_Recorded information_:
##############################

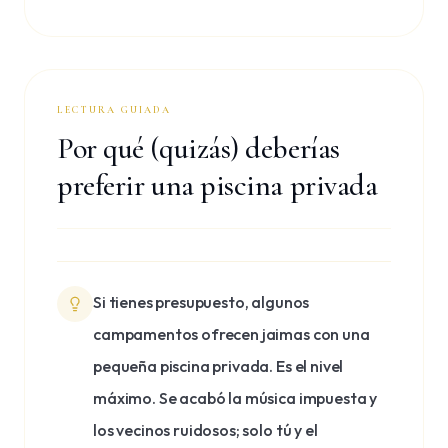
LECTURA GUIADA
Por qué (quizás) deberías
preferir una piscina privada
Si tienes presupuesto, algunos
campamentos ofrecen jaimas con una
pequeña piscina privada. Es el nivel
máximo. Se acabó la música impuesta y
los vecinos ruidosos; solo tú y el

##############################

_Exercise instructions_: Among the entries, how many lines carry "piscina"? Reply with a number and nothing else.

_Task response_: 2